Nyx’s blue eyes met mine. “Indeed, she is.”

“All I knew was the sirens trapped in the City of Ashes were the key,” Damiel said.

“Damiel also brought me rumors of a god who wanted to see those sirens released, wanted to have the demigod exposed—and create controversy and strife for the other gods,” said Nyx.

What a shocker. “Which god?” I asked.

“When you two broke the seal in the City of Ashes, you released the sirens,” Ronan told me and Nero. “One of the gods wanted them released, wanted this whole thing to blow up. But until Nero’s evaluation after the trials, we didn’t know which god it was.”

“It was Faris.”

I turned in surprise at Harker’s voice.

“Faris wanted the sirens released,” he continued. “And sirens aren’t the only thing that got loose. Much, much more was trapped in that vault. Including ghosts.”

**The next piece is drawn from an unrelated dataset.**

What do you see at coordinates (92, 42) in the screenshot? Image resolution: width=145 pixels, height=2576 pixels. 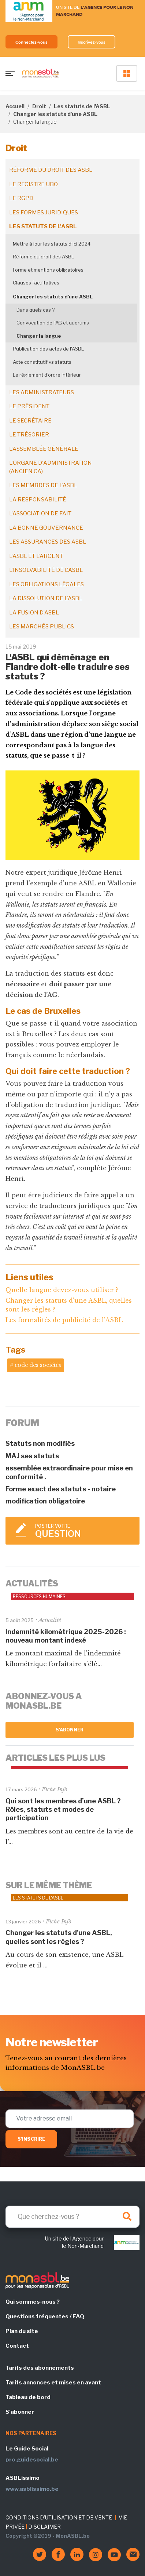 I see `Inscrivez-vous` at bounding box center [92, 42].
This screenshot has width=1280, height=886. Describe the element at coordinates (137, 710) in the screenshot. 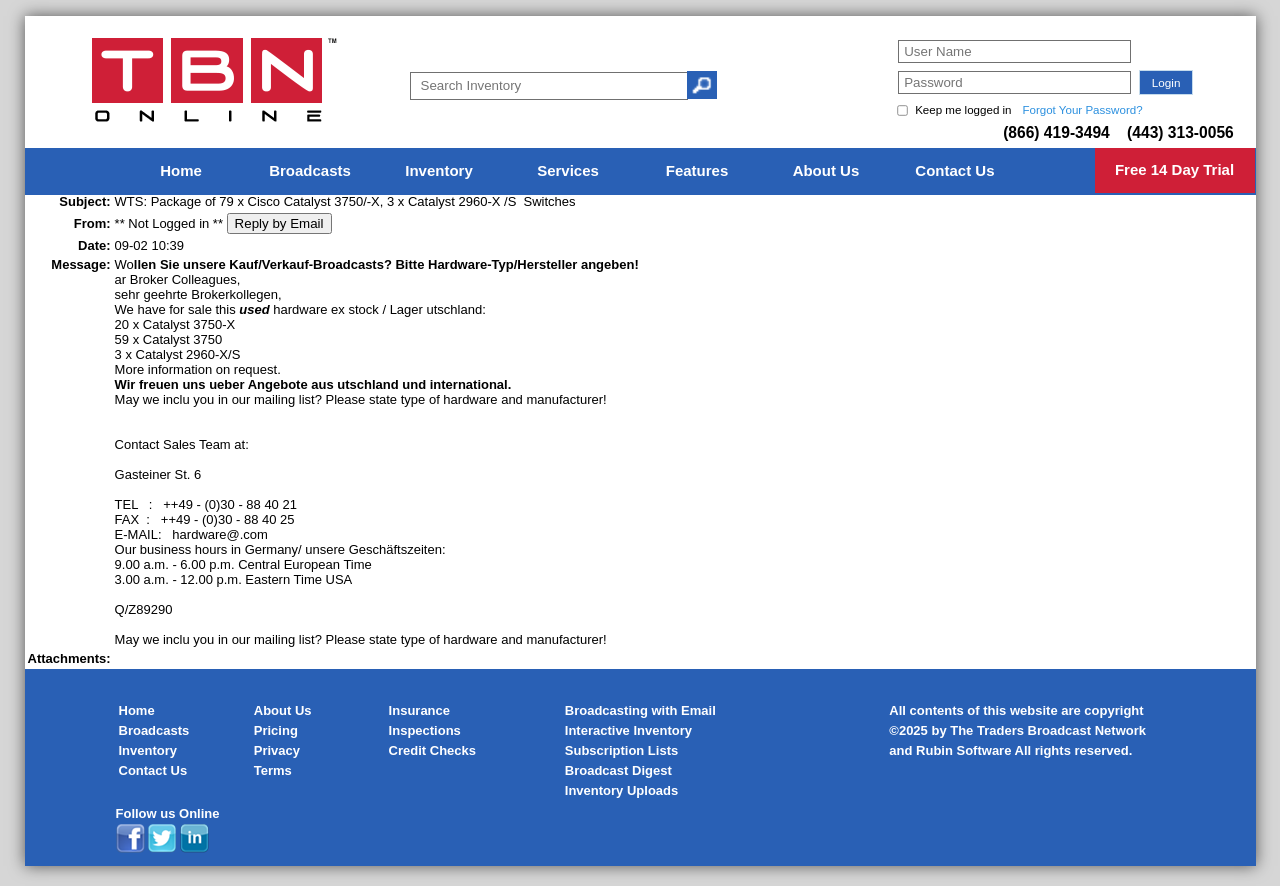 I see `Home` at that location.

Ghosts. That was another name for telepaths, who were so highly valued for their magic that the gods hunted them all down and ‘invited’ them to come work for them.

Nero had once told me that unlike every other supernatural on Earth, telepaths’ powers weren’t born from the gods’ magic. They’d been here first, before the gods and demons had come to the Earth. And because of that, they possessed some telepathic abilities that were even beyond the gods’ powers. In fact, the ghosts were why the gods and demons had come to Earth in the first place. The armies of light and dark magic had fought over telepaths on many other worlds—so much so that there were hardly any ghosts left.